**Exercise**
Make an exact copy of the records, with the images left out.

**Data provided**

____

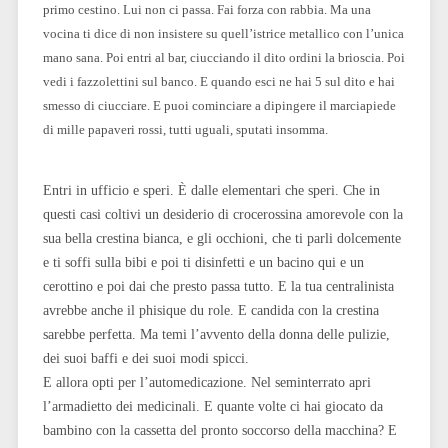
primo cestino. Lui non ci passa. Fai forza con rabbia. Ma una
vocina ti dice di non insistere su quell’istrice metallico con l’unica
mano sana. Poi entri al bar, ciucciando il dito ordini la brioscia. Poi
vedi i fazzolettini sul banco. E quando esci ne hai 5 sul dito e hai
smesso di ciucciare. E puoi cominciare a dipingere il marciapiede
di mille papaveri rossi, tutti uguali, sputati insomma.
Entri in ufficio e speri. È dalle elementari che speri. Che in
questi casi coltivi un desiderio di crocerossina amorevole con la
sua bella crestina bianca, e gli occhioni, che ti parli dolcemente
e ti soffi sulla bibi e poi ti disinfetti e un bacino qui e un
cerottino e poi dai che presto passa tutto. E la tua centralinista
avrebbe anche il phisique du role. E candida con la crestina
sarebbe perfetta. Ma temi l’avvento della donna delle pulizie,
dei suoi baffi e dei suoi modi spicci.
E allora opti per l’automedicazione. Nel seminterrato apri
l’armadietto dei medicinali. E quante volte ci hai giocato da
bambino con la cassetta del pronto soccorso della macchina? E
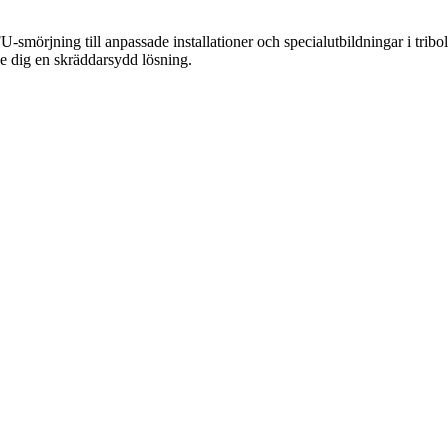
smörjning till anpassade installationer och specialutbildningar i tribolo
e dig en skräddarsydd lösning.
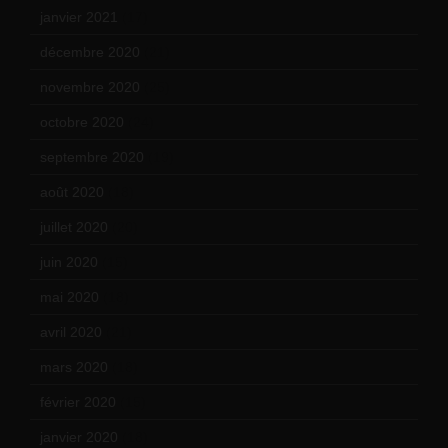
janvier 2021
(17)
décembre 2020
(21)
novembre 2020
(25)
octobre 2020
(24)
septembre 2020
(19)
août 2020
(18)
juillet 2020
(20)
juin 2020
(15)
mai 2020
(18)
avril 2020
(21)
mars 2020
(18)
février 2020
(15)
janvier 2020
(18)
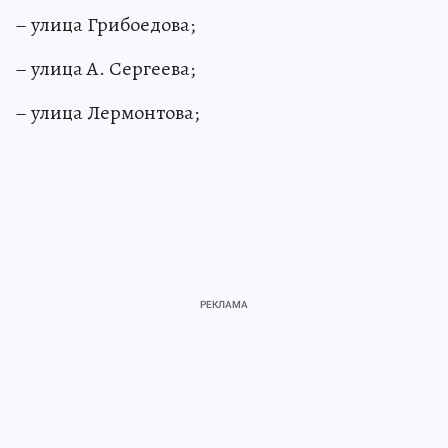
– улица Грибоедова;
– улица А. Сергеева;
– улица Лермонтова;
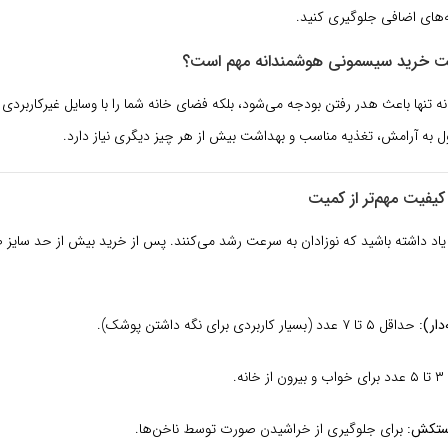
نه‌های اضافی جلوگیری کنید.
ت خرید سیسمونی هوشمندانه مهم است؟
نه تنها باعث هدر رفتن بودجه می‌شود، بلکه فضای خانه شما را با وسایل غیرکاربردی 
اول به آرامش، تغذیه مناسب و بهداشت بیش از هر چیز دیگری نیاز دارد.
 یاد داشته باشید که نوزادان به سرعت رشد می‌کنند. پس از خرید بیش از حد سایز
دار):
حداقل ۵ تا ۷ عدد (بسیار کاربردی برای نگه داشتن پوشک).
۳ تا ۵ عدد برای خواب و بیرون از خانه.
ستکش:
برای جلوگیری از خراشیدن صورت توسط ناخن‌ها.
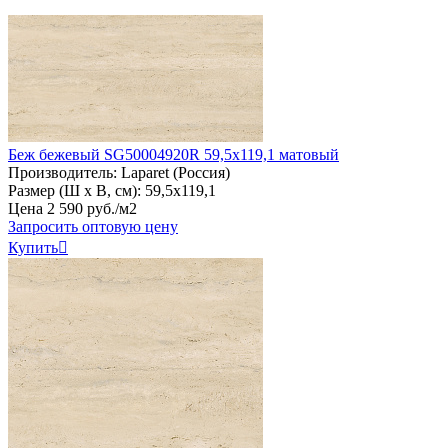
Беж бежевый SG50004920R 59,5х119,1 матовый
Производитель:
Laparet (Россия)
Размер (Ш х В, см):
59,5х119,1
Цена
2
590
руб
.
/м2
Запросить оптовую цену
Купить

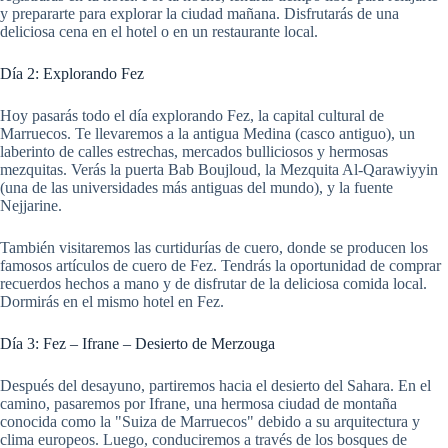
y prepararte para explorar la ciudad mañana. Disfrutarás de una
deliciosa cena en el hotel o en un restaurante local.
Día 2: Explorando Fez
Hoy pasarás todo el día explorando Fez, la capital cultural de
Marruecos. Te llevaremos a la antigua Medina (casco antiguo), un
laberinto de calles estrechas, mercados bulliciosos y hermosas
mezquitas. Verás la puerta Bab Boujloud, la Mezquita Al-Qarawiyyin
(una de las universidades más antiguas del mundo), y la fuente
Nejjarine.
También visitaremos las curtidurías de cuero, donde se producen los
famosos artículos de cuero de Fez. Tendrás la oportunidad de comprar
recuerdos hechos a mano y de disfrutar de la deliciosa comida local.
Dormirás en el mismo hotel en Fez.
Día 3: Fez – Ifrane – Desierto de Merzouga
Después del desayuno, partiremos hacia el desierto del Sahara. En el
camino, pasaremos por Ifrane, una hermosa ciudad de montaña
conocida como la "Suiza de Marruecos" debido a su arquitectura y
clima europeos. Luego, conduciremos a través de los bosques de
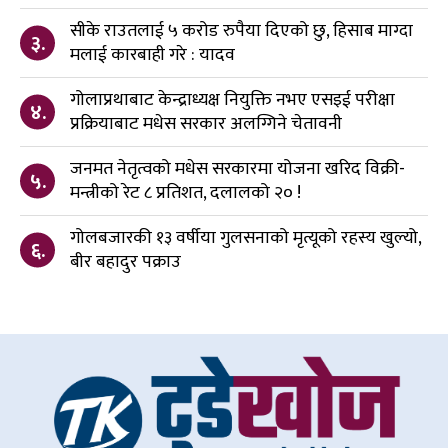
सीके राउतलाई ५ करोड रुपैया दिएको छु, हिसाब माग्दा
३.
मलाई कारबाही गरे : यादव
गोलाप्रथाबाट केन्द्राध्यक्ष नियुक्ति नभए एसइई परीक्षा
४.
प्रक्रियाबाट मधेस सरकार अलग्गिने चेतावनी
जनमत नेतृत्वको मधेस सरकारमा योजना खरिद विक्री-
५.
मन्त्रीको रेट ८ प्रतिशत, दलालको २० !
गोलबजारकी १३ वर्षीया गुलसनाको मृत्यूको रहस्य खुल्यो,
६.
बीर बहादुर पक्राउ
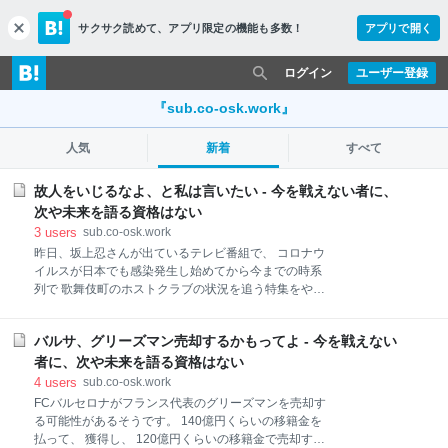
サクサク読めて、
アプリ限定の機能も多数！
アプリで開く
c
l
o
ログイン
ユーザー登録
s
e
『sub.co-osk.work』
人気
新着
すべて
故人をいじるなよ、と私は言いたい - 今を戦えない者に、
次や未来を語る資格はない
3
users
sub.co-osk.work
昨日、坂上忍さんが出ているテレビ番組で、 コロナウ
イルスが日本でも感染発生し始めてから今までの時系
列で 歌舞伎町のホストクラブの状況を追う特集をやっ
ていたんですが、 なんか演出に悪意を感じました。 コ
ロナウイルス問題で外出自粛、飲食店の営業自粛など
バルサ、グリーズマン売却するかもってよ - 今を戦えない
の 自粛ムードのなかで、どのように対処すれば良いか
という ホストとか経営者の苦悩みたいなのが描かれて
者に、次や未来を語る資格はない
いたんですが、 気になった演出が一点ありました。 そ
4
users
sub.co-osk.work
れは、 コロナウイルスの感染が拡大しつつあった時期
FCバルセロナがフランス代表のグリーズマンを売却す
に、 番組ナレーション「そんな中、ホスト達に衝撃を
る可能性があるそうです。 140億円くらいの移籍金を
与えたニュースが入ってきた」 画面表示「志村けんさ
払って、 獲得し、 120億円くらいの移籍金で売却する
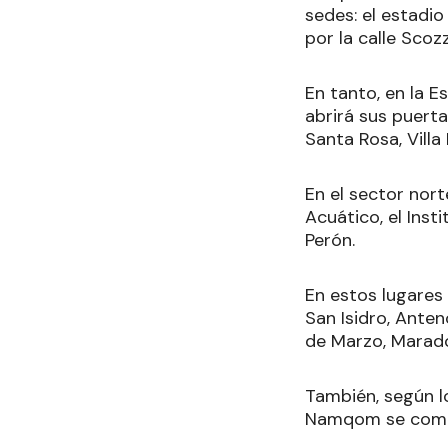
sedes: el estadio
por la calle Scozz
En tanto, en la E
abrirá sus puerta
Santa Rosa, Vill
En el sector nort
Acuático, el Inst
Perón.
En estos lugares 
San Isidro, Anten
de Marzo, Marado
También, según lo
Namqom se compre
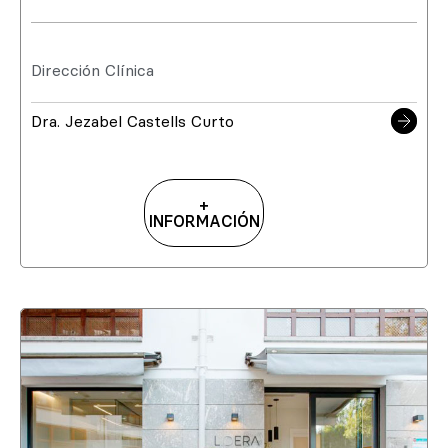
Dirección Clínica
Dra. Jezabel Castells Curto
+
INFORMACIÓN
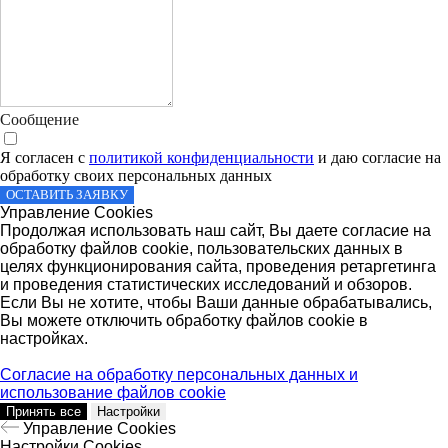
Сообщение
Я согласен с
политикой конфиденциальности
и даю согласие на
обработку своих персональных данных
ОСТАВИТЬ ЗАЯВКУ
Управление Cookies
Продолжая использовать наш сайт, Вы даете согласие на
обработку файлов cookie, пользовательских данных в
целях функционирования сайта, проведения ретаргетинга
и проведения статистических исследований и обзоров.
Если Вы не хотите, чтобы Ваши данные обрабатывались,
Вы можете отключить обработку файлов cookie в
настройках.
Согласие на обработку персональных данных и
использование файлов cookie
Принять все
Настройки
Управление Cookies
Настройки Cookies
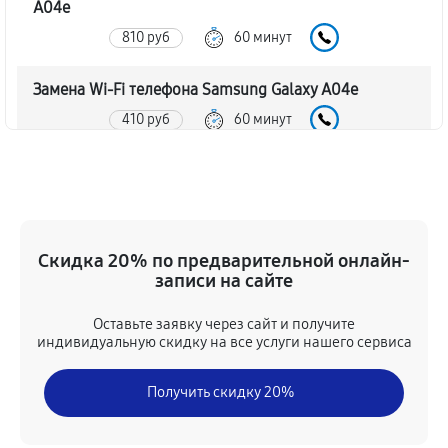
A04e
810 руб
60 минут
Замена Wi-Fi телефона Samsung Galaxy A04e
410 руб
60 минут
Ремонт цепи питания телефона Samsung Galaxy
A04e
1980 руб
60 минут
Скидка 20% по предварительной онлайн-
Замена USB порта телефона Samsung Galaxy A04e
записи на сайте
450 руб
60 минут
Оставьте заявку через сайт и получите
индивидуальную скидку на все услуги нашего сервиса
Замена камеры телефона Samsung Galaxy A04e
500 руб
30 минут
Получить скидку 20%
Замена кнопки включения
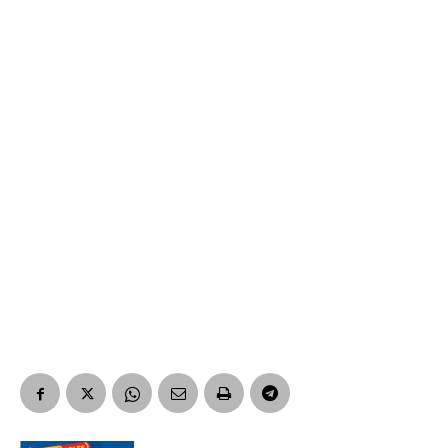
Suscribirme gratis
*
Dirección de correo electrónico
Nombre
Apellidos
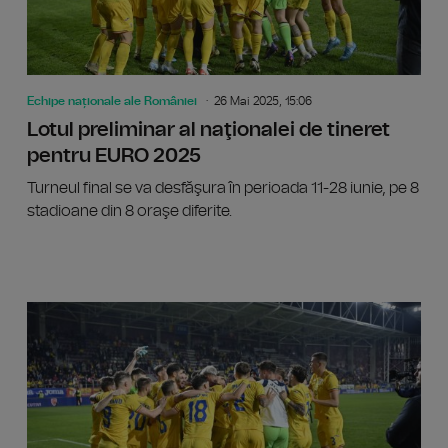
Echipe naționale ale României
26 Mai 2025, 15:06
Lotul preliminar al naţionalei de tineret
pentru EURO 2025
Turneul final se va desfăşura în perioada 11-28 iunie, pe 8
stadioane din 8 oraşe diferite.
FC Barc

____

**Task response**
primo cestino. Lui non ci passa. Fai forza con rabbia. Ma una
vocina ti dice di non insistere su quell’istrice metallico con l’unica
mano sana. Poi entri al bar, ciucciando il dito ordini la brioscia. Poi
vedi i fazzolettini sul banco. E quando esci ne hai 5 sul dito e hai
smesso di ciucciare. E puoi cominciare a dipingere il marciapiede
di mille papaveri rossi, tutti uguali, sputati insomma.
Entri in ufficio e speri. È dalle elementari che speri. Che in
questi casi coltivi un desiderio di crocerossina amorevole con la
sua bella crestina bianca, e gli occhioni, che ti parli dolcemente
e ti soffi sulla bibi e poi ti disinfetti e un bacino qui e un
cerottino e poi dai che presto passa tutto. E la tua centralinista
avrebbe anche il phisique du role. E candida con la crestina
sarebbe perfetta. Ma temi l’avvento della donna delle pulizie,
dei suoi baffi e dei suoi modi spicci.
E allora opti per l’automedicazione. Nel seminterrato apri
l’armadietto dei medicinali. E quante volte ci hai giocato da
bambino con la cassetta del pronto soccorso della macchina? E
smörjning till anpassade installationer och specialutbildningar i tribolo
e dig en skräddarsydd lösning.
janvier 2021
(17)
décembre 2020
(21)
novembre 2020
(25)
octobre 2020
(24)
septembre 2020
(19)
août 2020
(18)
juillet 2020
(20)
juin 2020
(15)
mai 2020
(18)
avril 2020
(21)
mars 2020
(18)
février 2020
(15)
janvier 2020
(18)
– улица Грибоедова;
– улица А. Сергеева;
– улица Лермонтова;
نه‌های اضافی جلوگیری کنید.
ت خرید سیسمونی هوشمندانه مهم است؟
نه تنها باعث هدر رفتن بودجه می‌شود، بلکه فضای خانه شما را با وسایل غیرکاربردی 
اول به آرامش، تغذیه مناسب و بهداشت بیش از هر چیز دیگری نیاز دارد.
 یاد داشته باشید که نوزادان به سرعت رشد می‌کنند. پس از خرید بیش از حد سایز
دار):
حداقل ۵ تا ۷ عدد (بسیار کاربردی برای نگه داشتن پوشک).
۳ تا ۵ عدد برای خواب و بیرون از خانه.
ستکش:
برای جلوگیری از خراشیدن صورت توسط ناخن‌ها.
Беж бежевый SG50004920R 59,5х119,1 матовый
Производитель:
Laparet (Россия)
Размер (Ш х В, см):
59,5х119,1
Цена
2
590
руб
.
/м2
Запросить оптовую цену
Купить

y prepararte para explorar la ciudad mañana. Disfrutarás de una
deliciosa cena en el hotel o en un restaurante local.
Día 2: Explorando Fez
Hoy pasarás todo el día explorando Fez, la capital cultural de
Marruecos. Te llevaremos a la antigua Medina (casco antiguo), un
laberinto de calles estrechas, mercados bulliciosos y hermosas
mezquitas. Verás la puerta Bab Boujloud, la Mezquita Al-Qarawiyyin
(una de las universidades más antiguas del mundo), y la fuente
Nejjarine.
También visitaremos las curtidurías de cuero, donde se producen los
famosos artículos de cuero de Fez. Tendrás la oportunidad de comprar
recuerdos hechos a mano y de disfrutar de la deliciosa comida local.
Dormirás en el mismo hotel en Fez.
Día 3: Fez – Ifrane – Desierto de Merzouga
Después del desayuno, partiremos hacia el desierto del Sahara. En el
camino, pasaremos por Ifrane, una hermosa ciudad de montaña
conocida como la "Suiza de Marruecos" debido a su arquitectura y
clima europeos. Luego, conduciremos a través de los bosques de
सीके राउतलाई ५ करोड रुपैया दिएको छु, हिसाब माग्दा
३.
मलाई कारबाही गरे : यादव
गोलाप्रथाबाट केन्द्राध्यक्ष नियुक्ति नभए एसइई परीक्षा
४.
प्रक्रियाबाट मधेस सरकार अलग्गिने चेतावनी
जनमत नेतृत्वको मधेस सरकारमा योजना खरिद विक्री-
५.
मन्त्रीको रेट ८ प्रतिशत, दलालको २० !
गोलबजारकी १३ वर्षीया गुलसनाको मृत्यूको रहस्य खुल्यो,
६.
बीर बहादुर पक्राउ
サクサク読めて、
アプリ限定の機能も多数！
アプリで開く
c
l
o
ログイン
ユーザー登録
s
e
『sub.co-osk.work』
人気
新着
すべて
故人をいじるなよ、と私は言いたい - 今を戦えない者に、
次や未来を語る資格はない
3
users
sub.co-osk.work
昨日、坂上忍さんが出ているテレビ番組で、 コロナウ
イルスが日本でも感染発生し始めてから今までの時系
列で 歌舞伎町のホストクラブの状況を追う特集をやっ
ていたんですが、 なんか演出に悪意を感じました。 コ
ロナウイルス問題で外出自粛、飲食店の営業自粛など
バルサ、グリーズマン売却するかもってよ - 今を戦えない
の 自粛ムードのなかで、どのように対処すれば良いか
という ホストとか経営者の苦悩みたいなのが描かれて
者に、次や未来を語る資格はない
いたんですが、 気になった演出が一点ありました。 そ
4
users
sub.co-osk.work
れは、 コロナウイルスの感染が拡大しつつあった時期
FCバルセロナがフランス代表のグリーズマンを売却す
に、 番組ナレーション「そんな中、ホスト達に衝撃を
る可能性があるそうです。 140億円くらいの移籍金を
与えたニュースが入ってきた」 画面表示「志村けんさ
払って、 獲得し、 120億円くらいの移籍金で売却する
sedes: el estadio
por la calle Scozz
En tanto, en la E
abrirá sus puerta
Santa Rosa, Vill
En el sector nort
Acuático, el Inst
Perón.
En estos lugares 
San Isidro, Anten
de Marzo, Marado
También, según lo
Namqom se compre
Dirección Clínica
Dra. Jezabel Castells Curto
+
INFORMACIÓN
Сообщение
Я согласен с
политикой конфиденциальности
и даю согласие на
обработку своих персональных данных
ОСТАВИТЬ ЗАЯВКУ
Управление Cookies
Продолжая использовать наш сайт, Вы даете согласие на
обработку файлов cookie, пользовательских данных в
целях функционирования сайта, проведения ретаргетинга
и проведения статистических исследований и обзоров.
Если Вы не хотите, чтобы Ваши данные обрабатывались,
Вы можете отключить обработку файлов cookie в
настройках.
Согласие на обработку персональных данных и
использование файлов cookie
Принять все
Настройки
Управление Cookies
Настройки Cookies
A04e
810 руб
60 минут
Замена Wi-Fi телефона Samsung Galaxy A04e
410 руб
60 минут
Ремонт цепи питания телефона Samsung Galaxy
A04e
1980 руб
60 минут
Скидка 20% по предварительной онлайн-
Замена USB порта телефона Samsung Galaxy A04e
записи на сайте
450 руб
60 минут
Оставьте заявку через сайт и получите
индивидуальную скидку на все услуги нашего сервиса
Замена камеры телефона Samsung Galaxy A04e
500 руб
30 минут
Получить скидку 20%
Замена кнопки включения
Suscribirme gratis
*
Dirección de correo electrónico
Nombre
Apellidos
Echipe naționale ale României
26 Mai 2025, 15:06
Lotul preliminar al naţionalei de tineret
pentru EURO 2025
Turneul final se va desfăşura în perioada 11-28 iunie, pe 8
stadioane din 8 oraşe diferite.
FC Barc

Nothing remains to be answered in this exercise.